Department of Genetics and Evolution, Institute of Genetics and Genomics in Geneva (iGE3), University of Geneva, Geneva, Switzerland.
BMC Genomics. 2013 Mar 25;14:204. doi: 10.1186/1471-2164-14-204.
Evolutionary studies benefit from deep sequencing technologies that generate genomic and transcriptomic sequences from a variety of organisms. Genome sequencing and RNAseq have complementary strengths. In this study, we present the assembly of the most complete Hydra transcriptome to date along with a comparative analysis of the specific features of RNAseq and genome-predicted transcriptomes currently available in the freshwater hydrozoan Hydra vulgaris.
To produce an accurate and extensive Hydra transcriptome, we combined Illumina and 454 Titanium reads, giving the primacy to Illumina over 454 reads to correct homopolymer errors. This strategy yielded an RNAseq transcriptome that contains 48'909 unique sequences including splice variants, representing approximately 24'450 distinct genes. Comparative analysis to the available genome-predicted transcriptomes identified 10'597 novel Hydra transcripts that encode 529 evolutionarily-conserved proteins. The annotation of 170 human orthologs points to critical functions in protein biosynthesis, FGF and TOR signaling, vesicle transport, immunity, cell cycle regulation, cell death, mitochondrial metabolism, transcription and chromatin regulation. However, a majority of these novel transcripts encodes short ORFs, at least 767 of them corresponding to pseudogenes. This RNAseq transcriptome also lacks 11'270 predicted transcripts that correspond either to silent genes or to genes expressed below the detection level of this study.

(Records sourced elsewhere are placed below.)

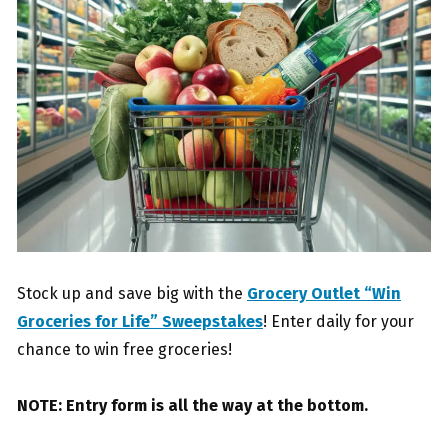
Stock up and save big with the
Grocery Outlet “Win
Groceries for Life” Sweepstakes
! Enter daily for your
chance to win free groceries!
NOTE: Entry form is all the way at the bottom.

We established a simple and powerful strategy to combine Illumina and 454 reads and we produced, with genome assistance, an extensive and accurate Hydra transcriptome. The comparative analysis of the RNAseq transcriptome with genome-predicted transcriptomes lead to the identification of large populations of novel as well as missing transcripts that might reflect Hydra-specific evolutionary events.
进化研究受益于深度测序技术,该技术可从各种生物体中生成基因组和转录组序列。基因组测序和 RNAseq 具有互补优势。在这项研究中,我们展示了迄今为止最完整的水螅转录组的组装,以及对淡水水螅属水螅现有的 RNAseq 和基于基因组预测的转录组的特定特征的比较分析。

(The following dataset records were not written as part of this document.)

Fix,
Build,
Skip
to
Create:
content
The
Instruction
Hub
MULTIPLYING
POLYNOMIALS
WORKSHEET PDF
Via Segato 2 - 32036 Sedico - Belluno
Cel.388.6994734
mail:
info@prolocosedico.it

为了生成准确和广泛的水螅转录组,我们结合了 Illumina 和 454 钛读取,优先使用 Illumina 而不是 454 读取来纠正同源多聚体错误。这种策略产生的 RNAseq 转录组包含 48909 个独特序列,包括剪接变体,代表大约 24450 个不同的基因。与现有基因组预测转录组的比较分析确定了 10597 个新的水螅转录本,它们编码 529 个进化保守的蛋白质。170 个人类同源物的注释指向蛋白质生物合成、FGF 和 TOR 信号、囊泡运输、免疫、细胞周期调控、细胞死亡、线粒体代谢、转录和染色质调控的关键功能。然而,这些新的转录本中的大多数编码短的 ORF,其中至少有 767 个对应于假基因。这个 RNAseq 转录组也缺少 11270 个预测的转录本,它们要么对应于沉默基因,要么对应于本研究检测水平以下表达的基因。
我们建立了一种简单而强大的策略,结合了 Illumina 和 454 读取,并在基因组的帮助下,生成了一个广泛而准确的水螅转录组。RNAseq 转录组与基于基因组预测的转录组的比较分析导致了大量新的和缺失的转录本的鉴定,这些转录本可能反映了水螅特有的进化事件。